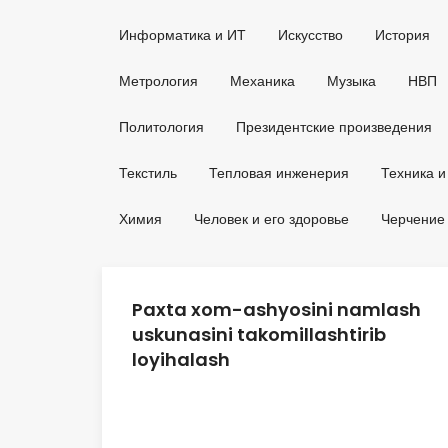
Информатика и ИТ
Искусство
История
Метрология
Механика
Музыка
НВП
Политология
Президентские произведения
Текстиль
Тепловая инженерия
Техника и
Химия
Человек и его здоровье
Черчение
Paxta xom-ashyosini namlash
uskunasini takomillashtirib
loyihalash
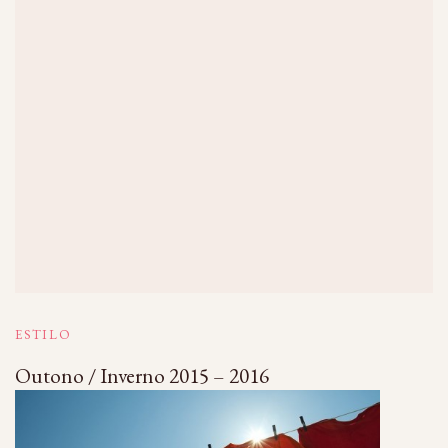
ESTILO
Outono / Inverno 2015 – 2016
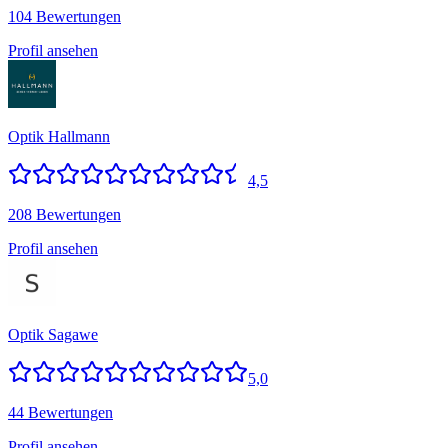
104 Bewertungen
Profil ansehen
Optik Hallmann
4,5
208 Bewertungen
Profil ansehen
Optik Sagawe
5,0
44 Bewertungen
Profil ansehen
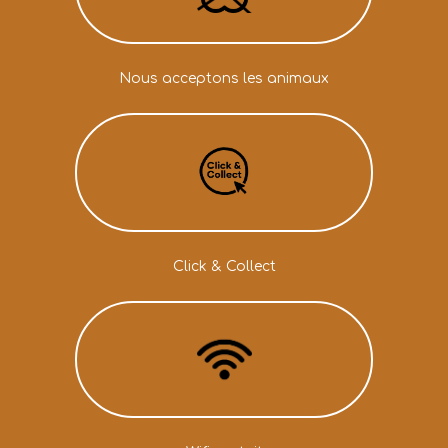
Nous acceptons les animaux
Click & Collect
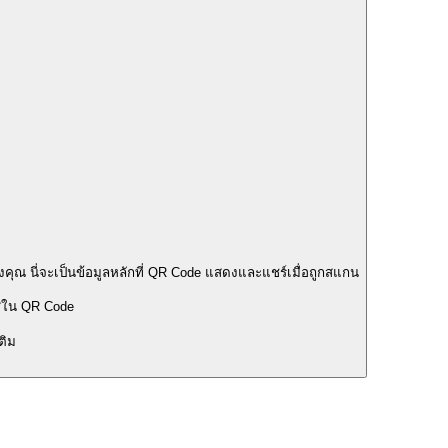
องคุณ นี่จะเป็นข้อมูลหลักที่ QR Code แสดงและแชร์เมื่อถูกสแกน
หัสใน QR Code
ติม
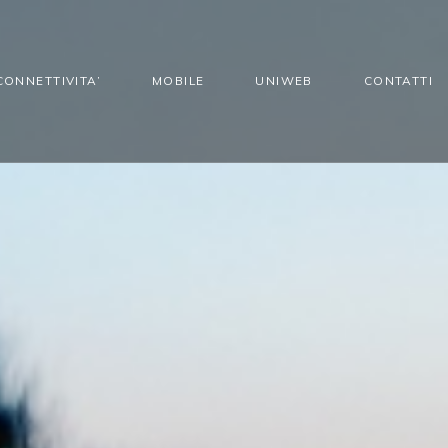
CONNETTIVITA’
MOBILE
UNIWEB
CONTATTI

::::::::

**BRIEF**
Retype the whole listing exactly and leave the pictures out.

**ANSWER SPACE**
Информатика и ИТ
Искусство
История
Метрология
Механика
Музыка
НВП
Политология
Президентские произведения
Текстиль
Тепловая инженерия
Техника и
Химия
Человек и его здоровье
Черчение
Paxta xom-ashyosini namlash
uskunasini takomillashtirib
loyihalash
ESTILO
Outono / Inverno 2015 – 2016
104 Bewertungen
Profil ansehen
Optik Hallmann
4,5
208 Bewertungen
Profil ansehen
Optik Sagawe
5,0
44 Bewertungen
Profil ansehen
Nous acceptons les animaux
Click & Collect
องคุณ นี่จะเป็นข้อมูลหลักที่ QR Code แสดงและแชร์เมื่อถูกสแกน
หัสใน QR Code
ติม
CONNETTIVITA’
MOBILE
UNIWEB
CONTATTI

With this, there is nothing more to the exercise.